2018 Sardine Run in a Nutshell
Good bait balls on some days, some with brydes whales and one with a Cape Fur Seal. Excellent humpback action including breaching displays and one whale that played with us in the water for more than one hour!
2018 was a great year for sardines. Some years the bait balls are mostly composed of red-eye, mackerel or anchovies. These fish don’t behave the same. They run faster, they do not form such tights schools and they break up too quickly. Sardines on the other hand, are well behaved until the very last fish has met its demise. Consequently, when you have actual sardines, the predators behave better as well, so when we got on a bait ball, we had ample opportunity to shoot the action.
Visibility could have been better but we worked around the cloudy conditions as best we could. It did mean that we couldn’t reef dive but we had enough water clarity to enjoy good encounters at the surface.
We chummed for sharks on one day and got some interest from a couple of bronze whaler sharks but for the most part we concentrated on bait balls.

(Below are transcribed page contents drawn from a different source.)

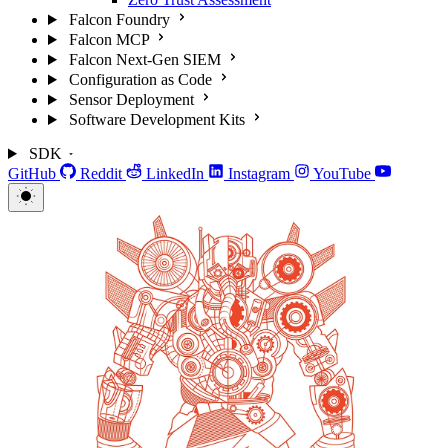
Falcon Foundry
Falcon MCP
Falcon Next-Gen SIEM
Configuration as Code
Sensor Deployment
Software Development Kits
SDK
GitHub
Reddit
LinkedIn
Instagram
YouTube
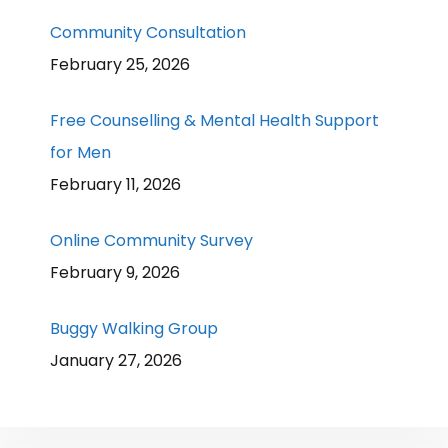
Community Consultation
February 25, 2026
Free Counselling & Mental Health Support
for Men
February 11, 2026
Online Community Survey
February 9, 2026
Buggy Walking Group
January 27, 2026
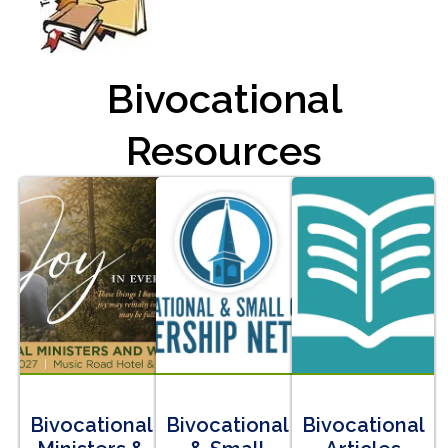
Bivocational
Resources
Bivocational
Bivocational
Bivocational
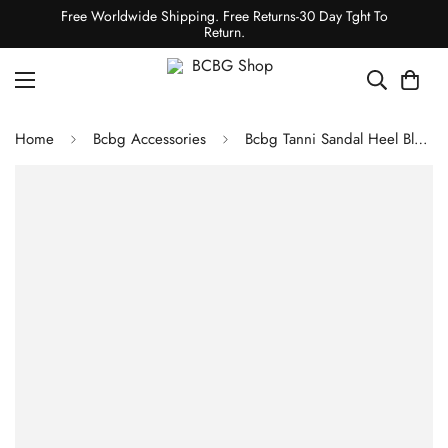
Free Worldwide Shipping. Free Returns-30 Day Tght To
Return.
Home
Bcbg Accessories
Bcbg Tanni Sandal Heel Black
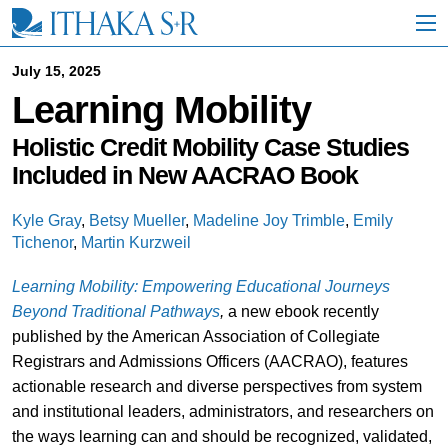
S
k
i
p
July 15, 2025
t
Learning Mobility
o
M
a
Holistic Credit Mobility Case Studies
i
Included in New AACRAO Book
n
C
o
Kyle Gray
,
Betsy Mueller
,
Madeline Joy Trimble
,
Emily
n
Tichenor
,
Martin Kurzweil
t
e
Learning Mobility: Empowering Educational Journeys
n
Beyond Traditional Pathways
,
a new ebook recently
t
published by the American Association of Collegiate
Registrars and Admissions Officers (AACRAO), features
actionable research and diverse perspectives from system
and institutional leaders, administrators, and researchers on
the ways learning can and should be recognized, validated,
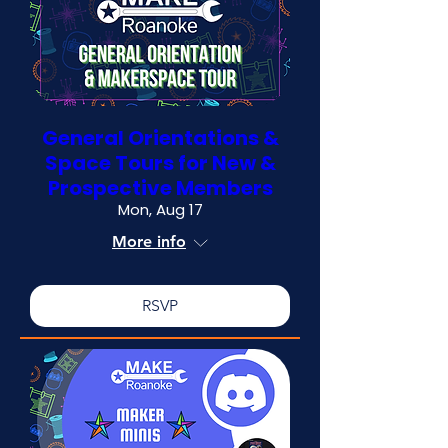
General Orientations &
Space Tours for New &
Prospective Members
Mon, Aug 17
More info
RSVP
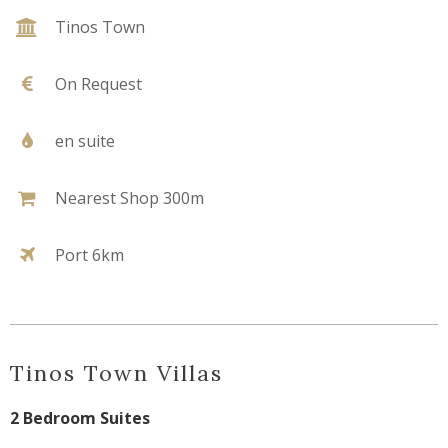
Tinos Town
On Request
en suite
Nearest Shop 300m
Port 6km
Tinos Town Villas
2 Bedroom Suites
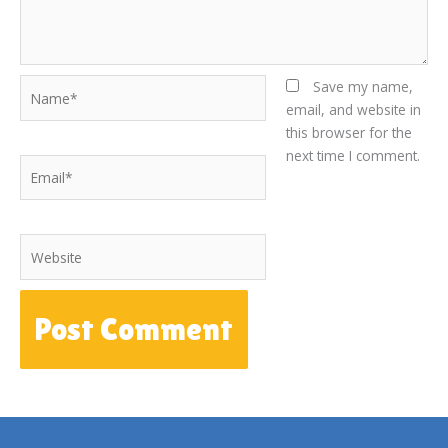
Name*
Save my name,
email, and website in
this browser for the
next time I comment.
Email*
Website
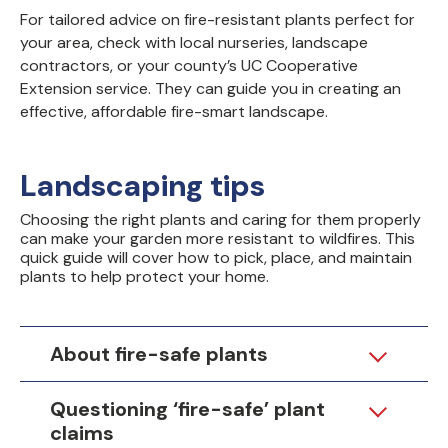
For tailored advice on fire-resistant plants perfect for
your area, check with local nurseries, landscape
contractors, or your county’s UC Cooperative
Extension service. They can guide you in creating an
effective, affordable fire-smart landscape.
Landscaping tips
Choosing the right plants and caring for them properly
can make your garden more resistant to wildfires. This
quick guide will cover how to pick, place, and maintain
plants to help protect your home.
About fire-safe plants
Questioning ‘fire-safe’ plant
claims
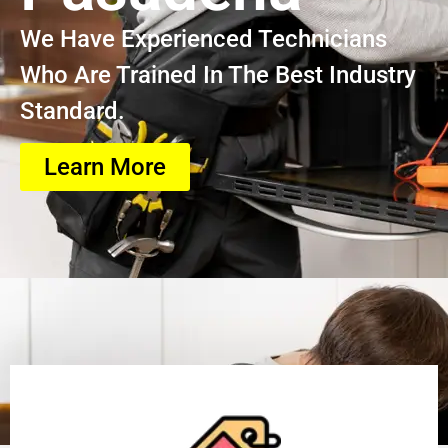
We Have Experienced Technicians
Who Are Trained In The Best Industry
Standard.
Learn More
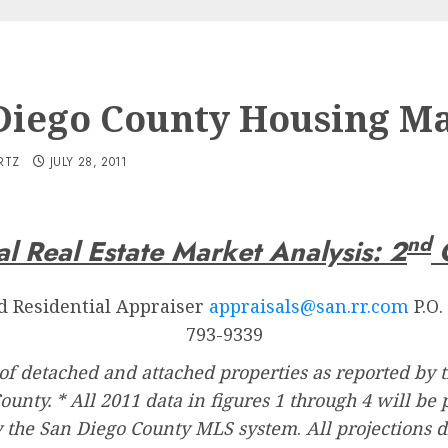
Diego County Housing M
RTZ
JULY 28, 2011
nd
l Real Estate Market Analysis: 2
Q
ed Residential Appraiser
appraisals@san.rr.com
P.O.
793-9339
of detached and attached properties as reported by
County. * All 2011 data in figures 1 through 4 will b
y the San Diego County MLS system
.
All projections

A few times during the trip we spotted cape fur seals bobbing at the surface. I have seen penguins this far north and a few other odd predators but this was a first.

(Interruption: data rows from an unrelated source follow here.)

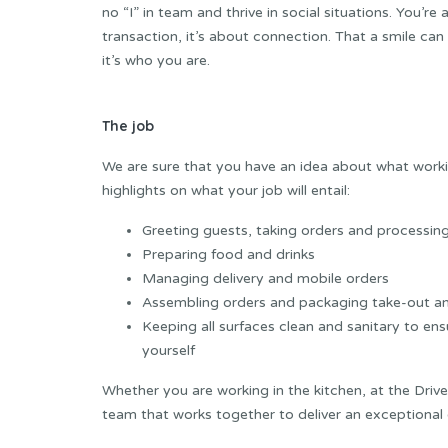
no “I” in team and thrive in social situations. You’re 
transaction, it’s about connection. That a smile can
it’s who you are.
The job
We are sure that you have an idea about what working
highlights on what your job will entail:
Greeting guests, taking orders and processi
Preparing food and drinks
Managing delivery and mobile orders
Assembling orders and packaging take-out an
Keeping all surfaces clean and sanitary to en
yourself
Whether you are working in the kitchen, at the Drive
team that works together to deliver an exceptional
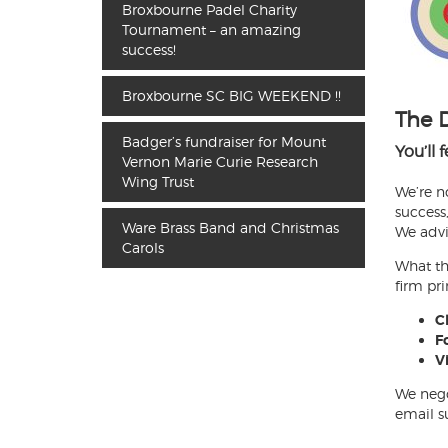
Broxbourne Padel Charity
Tournament – an amazing
success!
Broxbourne SC BIG WEEKEND !!
The 
Badger’s fundraiser for Mount
You’ll 
Vernon Marie Curie Research
Wing Trust
We’re n
success,
Ware Brass Band and Christmas
We advi
Carols
What th
firm pri
Cl
Fo
V
We nego
email su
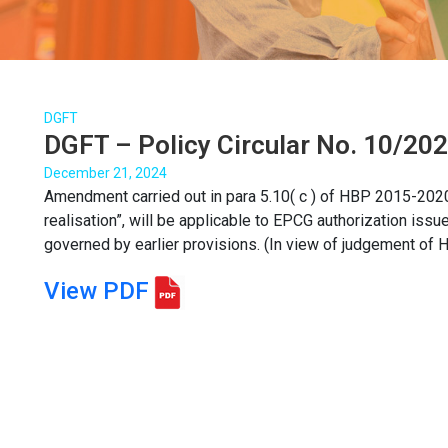
DGFT
DGFT – Policy Circular No. 10/20
December 21, 2024
Amendment carried out in para 5.10( c ) of HBP 2015-2020 
realisation”, will be applicable to EPCG authorization issu
governed by earlier provisions. (In view of judgement of Ho
View PDF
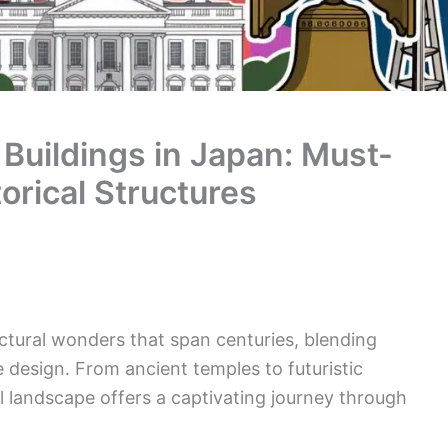
 Buildings in Japan: Must-
orical Structures
ectural wonders that span centuries, blending
e design. From ancient temples to futuristic
l landscape offers a captivating journey through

One seal put on a great show. For around 30 minutes we watched him smashing the ball, deftly plucking a fish from the school with each pass.
Speaking of strange encounters, we also stumbled upon a mola mola but even without a tail, it quickly outpaced me with barely a proof of life picture for my efforts.
The highlight of the trip for me was the humpbacks. Some put on aerial displays that allowed us to get breaching images, others swum past close enough for us to leap in and take underwater images.
On our last day, we had an amazing encounter with a humpback that lasted more than an hour. Whereas humpback encounters on the run usually involve jumping in in-front of the whales as they pass by, one friendly animal took a shine to us and swum and rolled around and around among the delighted divers.
The whale repeatedly spy-hopped in the middle of the group, then swum slowly, belly-up under us while we shot image after image. The encounter took place in the shallows where the visibility was extremely challenging but the whale came so close that we got an excellent look anyway. It was a fantastic end to the trip.
As usual we stayed at a lodge called The Creek where the food is delicious and the staff treat us like family. Behind the lodge, a resident troop of vervet monkeys live in the branches of a gigantic bamboo tree. They’re quite shy but with patience you can usually snap a few images of them.
No water fall visits this year because the weather was good enough for us to go to sea everyday but we did make a sunset trip to airstrip where the views of the Umzimvubu River are spectacular.